_About this task:_ For the data that follows, print the line with "TE PUEDE INTERESAR", the line with "الوظائف من النوع C.", and all lines between them, exactly as they stand. Omit pictures and add nothing.

_Provided records:_
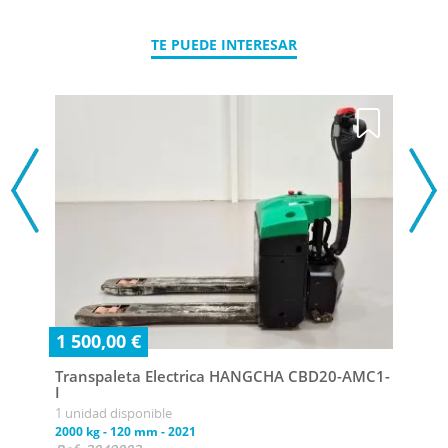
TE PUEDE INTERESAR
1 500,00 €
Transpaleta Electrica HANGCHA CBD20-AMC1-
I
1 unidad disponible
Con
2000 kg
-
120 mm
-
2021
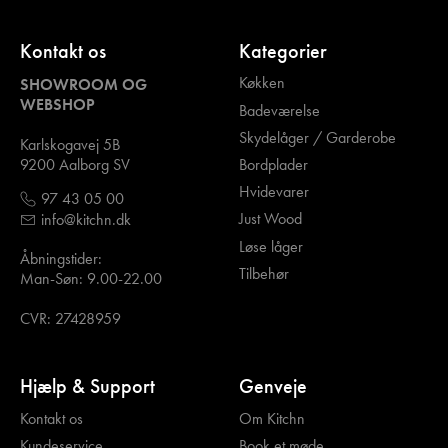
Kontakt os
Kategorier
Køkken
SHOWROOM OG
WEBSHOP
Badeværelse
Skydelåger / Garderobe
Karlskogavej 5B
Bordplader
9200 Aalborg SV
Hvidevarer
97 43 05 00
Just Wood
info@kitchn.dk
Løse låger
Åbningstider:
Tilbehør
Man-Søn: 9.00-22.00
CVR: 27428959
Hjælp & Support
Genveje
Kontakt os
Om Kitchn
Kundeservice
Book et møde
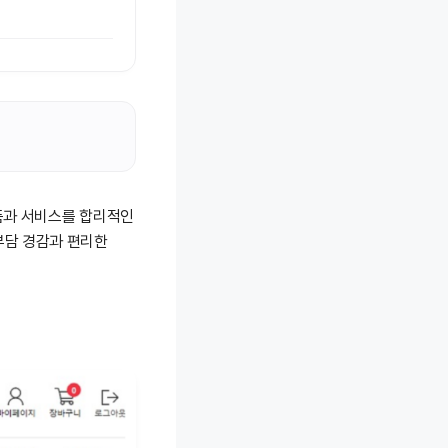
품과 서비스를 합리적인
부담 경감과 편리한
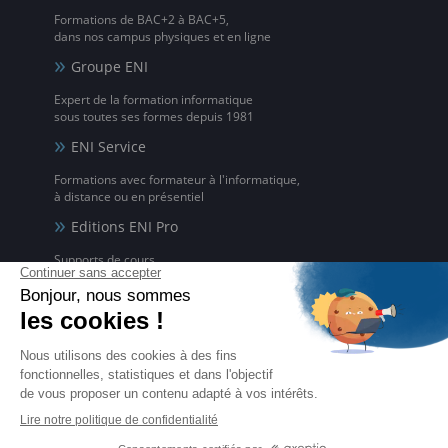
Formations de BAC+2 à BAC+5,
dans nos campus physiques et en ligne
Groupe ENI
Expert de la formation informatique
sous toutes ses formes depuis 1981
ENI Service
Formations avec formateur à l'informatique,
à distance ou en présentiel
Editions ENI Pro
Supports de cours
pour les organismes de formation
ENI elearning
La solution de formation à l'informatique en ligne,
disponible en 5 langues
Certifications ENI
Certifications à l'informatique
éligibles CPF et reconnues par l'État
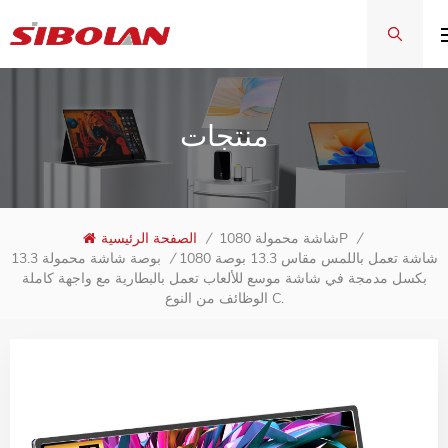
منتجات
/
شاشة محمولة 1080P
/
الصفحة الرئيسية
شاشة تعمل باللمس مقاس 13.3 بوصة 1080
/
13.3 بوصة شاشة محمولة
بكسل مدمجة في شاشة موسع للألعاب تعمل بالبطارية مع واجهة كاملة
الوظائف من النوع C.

...

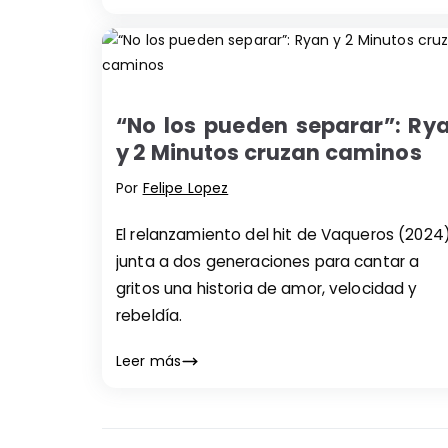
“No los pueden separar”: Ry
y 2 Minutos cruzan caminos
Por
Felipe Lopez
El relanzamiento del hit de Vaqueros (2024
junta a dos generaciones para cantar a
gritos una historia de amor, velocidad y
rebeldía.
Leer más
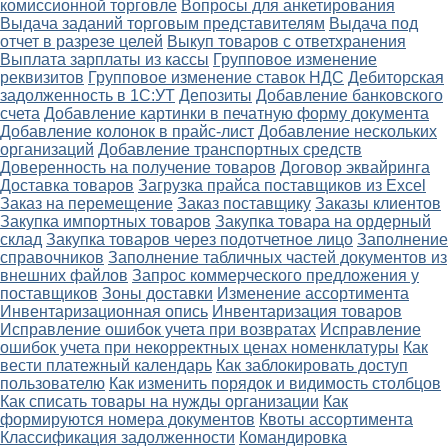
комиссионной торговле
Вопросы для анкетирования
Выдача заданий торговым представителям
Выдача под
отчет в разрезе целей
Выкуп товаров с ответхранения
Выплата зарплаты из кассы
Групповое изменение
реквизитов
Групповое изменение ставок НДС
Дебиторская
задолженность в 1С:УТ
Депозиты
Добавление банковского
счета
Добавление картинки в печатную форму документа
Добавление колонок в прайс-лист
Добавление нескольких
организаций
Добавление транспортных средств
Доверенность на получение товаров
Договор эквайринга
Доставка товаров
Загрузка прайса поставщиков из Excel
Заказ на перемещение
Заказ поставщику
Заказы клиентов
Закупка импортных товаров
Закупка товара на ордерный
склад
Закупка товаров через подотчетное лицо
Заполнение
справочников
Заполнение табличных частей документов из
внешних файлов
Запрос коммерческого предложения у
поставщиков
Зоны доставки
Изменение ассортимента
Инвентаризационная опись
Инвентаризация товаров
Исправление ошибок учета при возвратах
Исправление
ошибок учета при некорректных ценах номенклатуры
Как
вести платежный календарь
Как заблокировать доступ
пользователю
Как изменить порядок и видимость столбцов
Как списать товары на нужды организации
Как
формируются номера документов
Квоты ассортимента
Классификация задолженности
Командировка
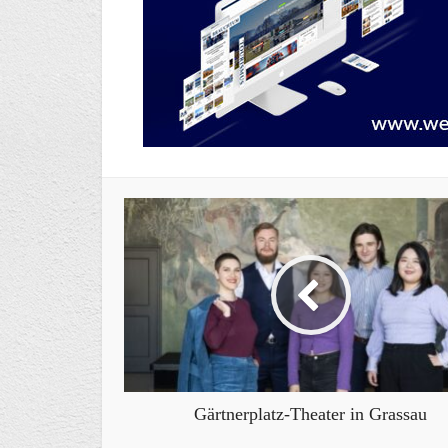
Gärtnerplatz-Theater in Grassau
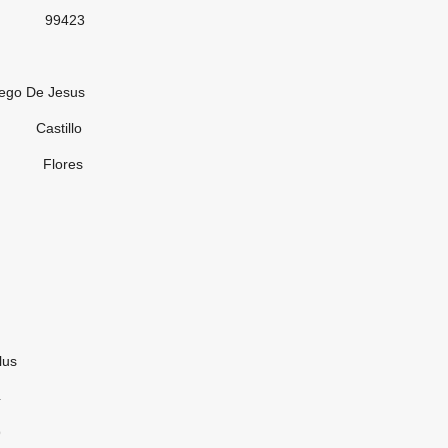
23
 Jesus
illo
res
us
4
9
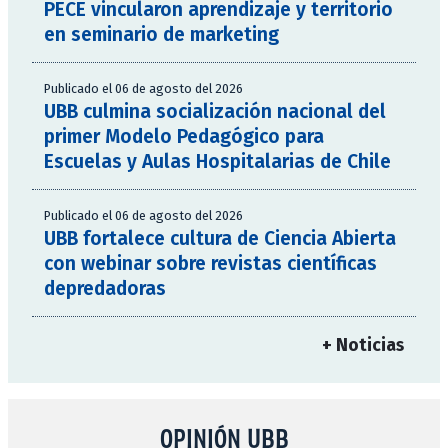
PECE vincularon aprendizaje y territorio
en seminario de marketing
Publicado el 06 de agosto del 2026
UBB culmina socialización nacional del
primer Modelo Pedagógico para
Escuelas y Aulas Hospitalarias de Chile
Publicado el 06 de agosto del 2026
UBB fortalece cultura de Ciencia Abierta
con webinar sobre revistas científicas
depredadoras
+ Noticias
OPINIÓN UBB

_Exercise solution:_
TE PUEDE INTERESAR
1 500,00 €
Transpaleta Electrica HANGCHA CBD20-AMC1-
I
1 unidad disponible
Con
2000 kg
-
120 mm
-
2021
Kontakt os
Kategorier
Køkken
SHOWROOM OG
WEBSHOP
Badeværelse
Skydelåger / Garderobe
Karlskogavej 5B
Bordplader
9200 Aalborg SV
Hvidevarer
97 43 05 00
Just Wood
info@kitchn.dk
Løse låger
Åbningstider:
Tilbehør
Man-Søn: 9.00-22.00
CVR: 27428959
Hjælp & Support
Genveje
Kontakt os
Om Kitchn
Kundeservice
Book et møde
품과 서비스를 합리적인
부담 경감과 편리한
Formations de BAC+2 à BAC+5,
dans nos campus physiques et en ligne
Groupe ENI
Expert de la formation informatique
sous toutes ses formes depuis 1981
ENI Service
Formations avec formateur à l'informatique,
à distance ou en présentiel
Editions ENI Pro
Supports de cours
pour les organismes de formation
ENI elearning
La solution de formation à l'informatique en ligne,
disponible en 5 langues
Certifications ENI
Certifications à l'informatique
éligibles CPF et reconnues par l'État
منتجات
/
شاشة محمولة 1080P
/
الصفحة الرئيسية
شاشة تعمل باللمس مقاس 13.3 بوصة 1080
/
13.3 بوصة شاشة محمولة
بكسل مدمجة في شاشة موسع للألعاب تعمل بالبطارية مع واجهة كاملة
الوظائف من النوع C.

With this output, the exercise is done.